> **Stored dataset items**:
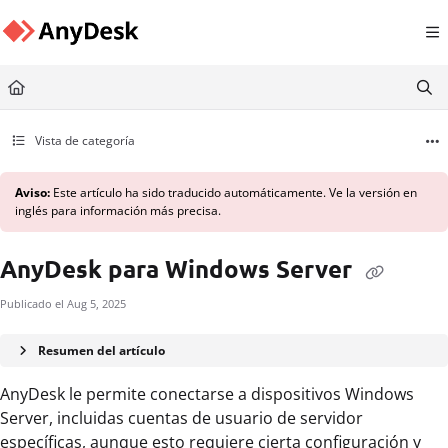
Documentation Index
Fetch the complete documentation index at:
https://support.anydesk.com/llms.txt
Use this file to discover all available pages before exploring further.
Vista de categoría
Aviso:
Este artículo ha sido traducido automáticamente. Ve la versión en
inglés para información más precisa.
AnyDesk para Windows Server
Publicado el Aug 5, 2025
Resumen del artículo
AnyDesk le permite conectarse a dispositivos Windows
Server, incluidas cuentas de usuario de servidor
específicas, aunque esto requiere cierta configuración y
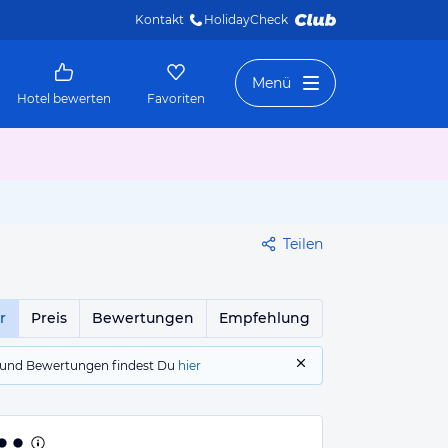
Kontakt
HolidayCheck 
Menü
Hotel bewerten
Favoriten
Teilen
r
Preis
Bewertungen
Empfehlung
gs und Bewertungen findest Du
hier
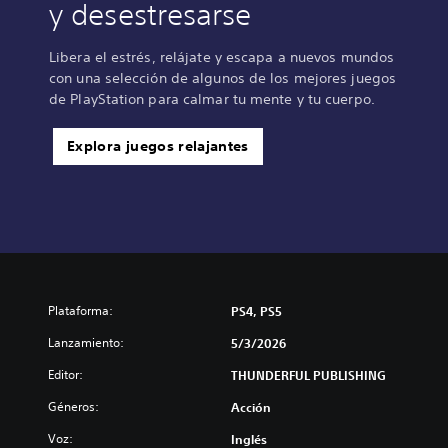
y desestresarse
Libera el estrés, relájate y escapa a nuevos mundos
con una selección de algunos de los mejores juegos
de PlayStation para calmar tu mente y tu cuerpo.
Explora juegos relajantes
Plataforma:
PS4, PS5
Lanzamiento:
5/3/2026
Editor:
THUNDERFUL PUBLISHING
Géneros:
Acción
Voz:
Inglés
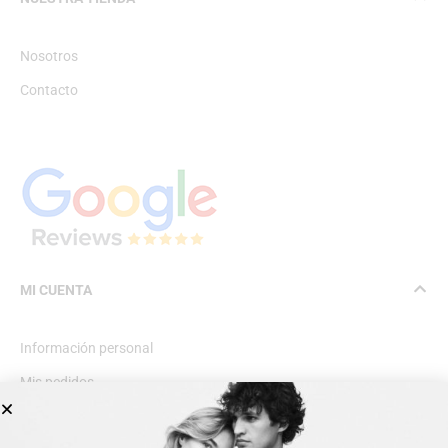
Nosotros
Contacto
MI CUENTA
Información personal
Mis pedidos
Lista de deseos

> **Activity**: Would you please return all lines of the data that include the word "juegos"?

> **Answer section**:
con una selección de algunos de los mejores juegos
Explora juegos relajantes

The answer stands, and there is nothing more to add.